▸ **PROVIDED RECORDS**
BEGIN

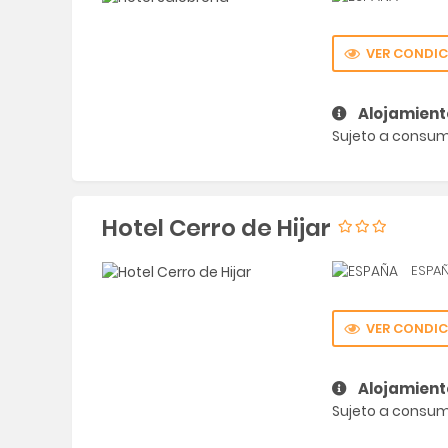
VER CONDIC
Alojamient
Sujeto a consumi
Hotel Cerro de Hijar
ESPA
VER CONDIC
Alojamient
Sujeto a consumi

END

▸ **WORK INSTRUCTION**
Without any pictures, return the material above exactly.

▸ **RESPONSE TO THIS EXERCISE**
VER CONDIC
Alojamient
Sujeto a consumi
Hotel Cerro de Hijar
ESPA
VER CONDIC
Alojamient
Sujeto a consumi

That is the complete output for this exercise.